Sanderson's advice to treat passion as an "initial velocity vector" rather than a static target is the intellectual climax of the speech. "It gives a clear direction to point yourself and loving what you do can have you move quickly but you should expect and you should even hope that the specific direction that you're moving changes based on the force factors around you." This is beautifully phrased — it's not passion abandonment; it's passion evolution.
The Survivorship Bias Problem
The speech's most analytically sharp section addresses why following your dreams fails as blanket advice. Sanderson references an XKCD comic about a man standing on a stage with bags of cash while surrounded by people yelling "never stop buying lottery tickets" — the caption notes that every inspirational speech should come with a disclaimer about survivorship bias.
This is devastating because it exposes what motivational platitudes hide: the successful ones are visible, and the failures aren't. But Sanderson goes deeper. He argues there's "a more subtle way that survivorship applies here" — it's not just about odds of winning, but whether the game you choose to play meshes well with how the future unfolds. If you were a software enthusiast in the late 1980s, you'd ride the dot-com boom; if you were into film production when YouTube rose, you'd find unexpected opportunity.

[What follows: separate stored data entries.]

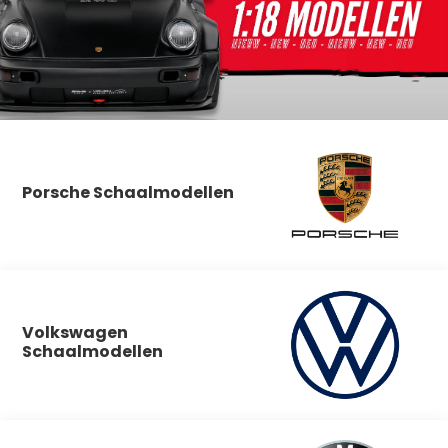
Porsche Schaalmodellen
Volkswagen
Schaalmodellen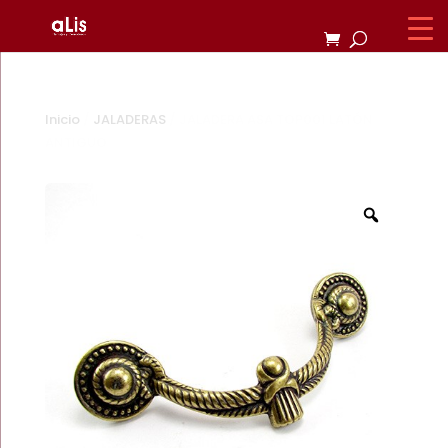
Inicio
/
JALADERAS
/ JALADERA ASA TOP001 LATÓN
ANTIGUO
Zoom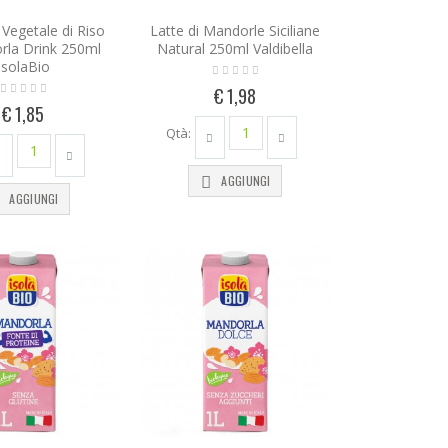
Vegetale di Riso
Latte di Mandorle Siciliane
rla Drink 250ml
Natural 250ml Valdibella
IsolaBio
€ 1,98
€ 1,85
Qtà:
AGGIUNGI
AGGIUNGI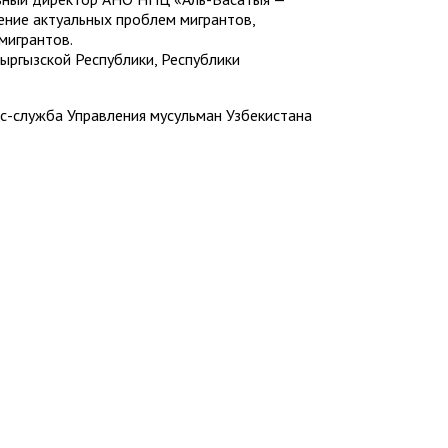
ение актуальных проблем мигрантов,
мигрантов.
ыргызской Республики, Республики
с-служба Управления мусульман Узбекистана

The timing argument is where Sanderson's personal experience becomes most persuasive. He acknowledges luck — "if I had been born 10 years earlier... posting lessons on a much more infant version of the internet" wouldn't have worked; "if I had started 10 years later the space would have been a lot more saturated." This isn't fatalism; it's methodological honesty about how career paths actually work.
The Influence You Have
One section that readers likely won't encounter elsewhere addresses not just following your own dreams but shaping others'. Sanderson recalls visiting Harvey Mudd and speaking to mathematician Leave Williams, who told him her story: "she hadn't thought about it very much until one distinct day in her High School Calculus class her teacher Mr. Dorman pulled her aside and said... you're really good at this you should consider majoring in math." That one comment was enough to set off a chain reaction toward a flourishing career.
The implication is powerful: "Growing older is a process of slowly seeing the proportion of people around you who are younger than you are rise inexorably closer to 100% as this happens, you stand to have as much influence by shaping the dreams of those behind you as you do by following those of your own." This reframes the entire conversation from individual aspiration to collective responsibility.
Bottom Line
Sanderson's strongest move is his critique of survivorship bias — he's not just saying the advice is poorly calibrated; he's showing how it masks the actual mechanisms of success. His biggest vulnerability is that he leans heavily into personal anecdote, which works rhetorically but can read as self-justification rather than generalizable insight. The演讲's real value isn't in telling graduates to follow their passions — it's in forcing them to ask whether those passions serve anyone other than themselves.